O Criador não deixa de acolher aqueles que o buscam

Esse trecho bíblico nos ensina que quando guiamos nossas vidas unicamente pelo desejo, ignorando os mandamentos e conselhos de Deus, sofremos as consequências das nossas próprias escolhas.
Ainda hoje, o Criador indica para a humanidade o caminho que leva até a felicidade eterna. Nós é que desviamos desses caminhos por sermos teimosos e desejarmos colocar as nossas vontades em primeiro lugar.

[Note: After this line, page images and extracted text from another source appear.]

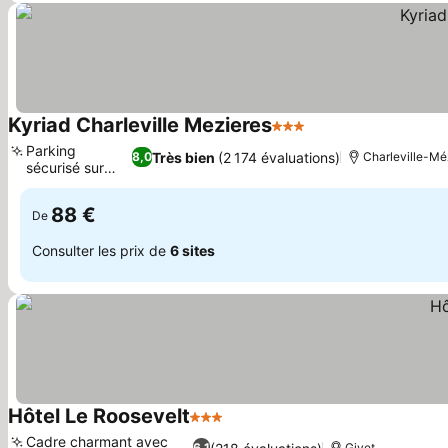
Kyriad Charleville Mezieres
3 Étoiles
Consulter les prix
Parking
Très bien
(2 174 évaluations)
8,0
Charleville-Mé
sécurisé sur
Consulter les prix
place
88 €
De
Consulter les prix de
6 sites
Hôtel Le Roosevelt
3 Étoiles
Consulter les prix
Cadre charmant avec
6,1
Givet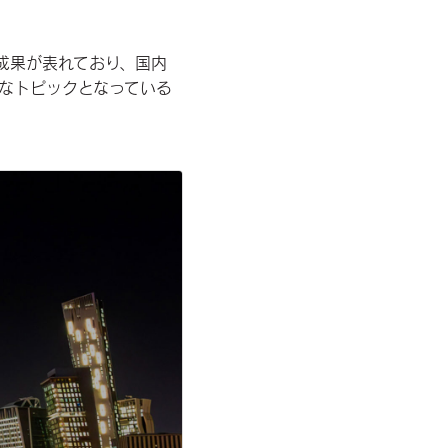
成果が表れており、国内
要なトピックとなっている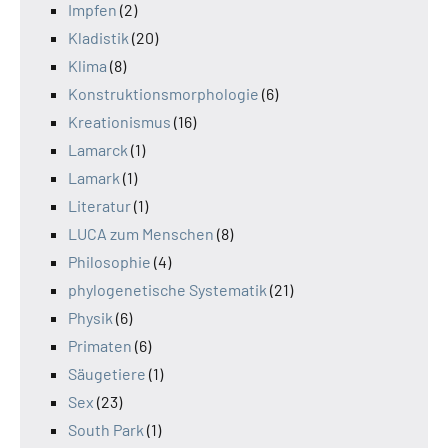
Impfen
(2)
Kladistik
(20)
Klima
(8)
Konstruktionsmorphologie
(6)
Kreationismus
(16)
Lamarck
(1)
Lamark
(1)
Literatur
(1)
LUCA zum Menschen
(8)
Philosophie
(4)
phylogenetische Systematik
(21)
Physik
(6)
Primaten
(6)
Säugetiere
(1)
Sex
(23)
South Park
(1)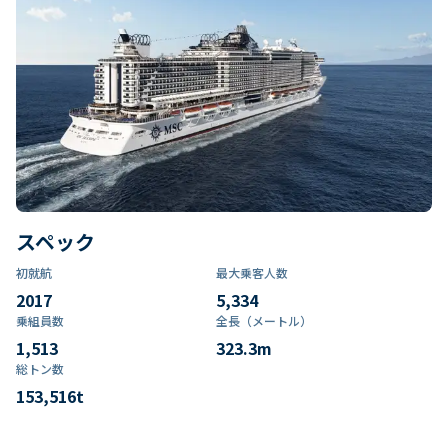
スペック
初就航
最大乗客人数
2017
5,334
乗組員数​
全長（メートル）
1,513
323.3
m
総トン数​
153,516
t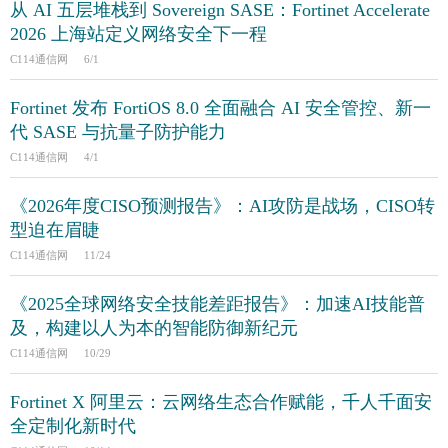
从 AI 五层堆栈到 Sovereign SASE：Fortinet Accelerate
2026 上海站定义网络安全下一程
C114通信网
6/1
Fortinet 发布 FortiOS 8.0 全面融合 AI 安全管控、新一
代 SASE 与抗量子防护能力
C114通信网
4/1
《2026年度CISO预测报告》：AI攻防是战场，CISO转
型迫在眉睫
C114通信网
11/24
《2025全球网络安全技能差距报告》：加速AI技能普
及，构建以人为本的智能防御新纪元
C114通信网
10/29
Fortinet X 阿里云：云网络生态合作赋能，千人千面安
全定制化新时代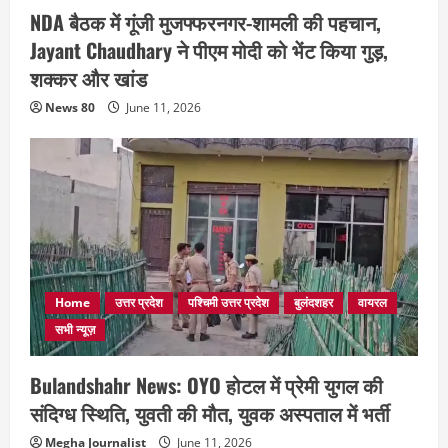
NDA बैठक में गूंजी मुजफ्फरनगर-शामली की पहचान,
Jayant Chaudhary ने पीएम मोदी को भेंट किया गुड़,
शक्कर और खांड
News 80
June 11, 2026
Home
उत्तर प्रदेश
पश्चिमी उत्तर प्रदेश
बुलंदशहर
वायरल
सभी न्यूज़
Bulandshahr News: OYO होटल में प्रेमी युगल की
संदिग्ध स्थिति, युवती की मौत, युवक अस्पताल में भर्ती
Megha Journalist
June 11, 2026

O que não podemos esquecer é que Deus sempre está pronto para nos acolher se iniciarmos o caminho de conversão e reorganizando a vida conforme os ensinamentos dados por Ele, principalmente nas Sagradas Escrituras.

Referências
CNBB. Bíblia Sagrada. 2. ed. Brasília: CNBB, 2019.
CONCÍLIO Ecumênico Vaticano II. Dei Verbum: sobre a revelação divina. Disponível em: www.vatican.va/archive/hist_councils/ii_vatican_council/documents/vat-ii_const_19651118_dei-verbum_po.html. Acesso em: 01 jun. 2020.
HAHN, Scott; MITCH, Curtis; WALTERS, Dennis. O livro do Gênesis: cadernos de estudo bíblico. Campinas: Ecclesiae, 2015.
RAVASI, Gianfranco. El libro del Génesis (1-11). Barcelona: Editorial Herder, 1992.
SILVA, Ana Beatriz Barbosa. Mentes consumistas: do consumismo à compulsão por compras. São Paulo: Globo, 2014.